◆ Record set
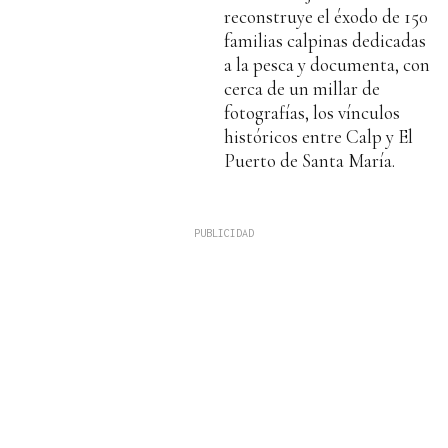
reconstruye el éxodo de 150
familias calpinas dedicadas
a la pesca y documenta, con
cerca de un millar de
fotografías, los vínculos
históricos entre Calp y El
Puerto de Santa María.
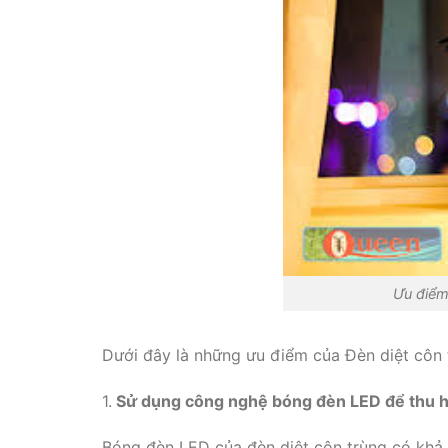
Ưu điểm
Dưới đây là những ưu điểm của Đèn diệt côn 
1.
Sử dụng công nghệ bóng đèn LED để thu h
Bóng đèn LED của đèn diệt côn trùng có khả n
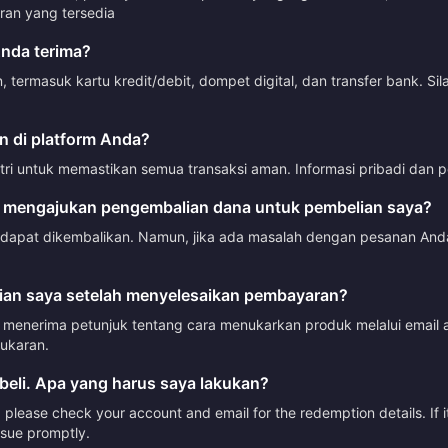
n yang tersedia
nda terima?
ermasuk kartu kredit/debit, dompet digital, dan transfer bank. Si
 di platform Anda?
tri untuk memastikan semua transaksi aman. Informasi pribadi dan p
 mengajukan pengembalian dana untuk pembelian saya?
 dapat dikembalikan. Namun, jika ada masalah dengan pesanan Anda
an saya setelah menyelesaikan pembayaran?
menerima petunjuk tentang cara menukarkan produk melalui email a
ukaran.
beli. Apa yang harus saya lakukan?
please check your account and email for the redemption details. If it
issue promptly.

◆ What is expected
Once you reach the line that contains "ermasuk kartu kredit/debit, dompet", transcribe it and all remaining lines of the listing exactly; skip everything before it.

◆ Expected output
ermasuk kartu kredit/debit, dompet digital, dan transfer bank. Si
 di platform Anda?
tri untuk memastikan semua transaksi aman. Informasi pribadi dan p
 mengajukan pengembalian dana untuk pembelian saya?
 dapat dikembalikan. Namun, jika ada masalah dengan pesanan Anda
an saya setelah menyelesaikan pembayaran?
menerima petunjuk tentang cara menukarkan produk melalui email a
ukaran.
beli. Apa yang harus saya lakukan?
please check your account and email for the redemption details. If it
issue promptly.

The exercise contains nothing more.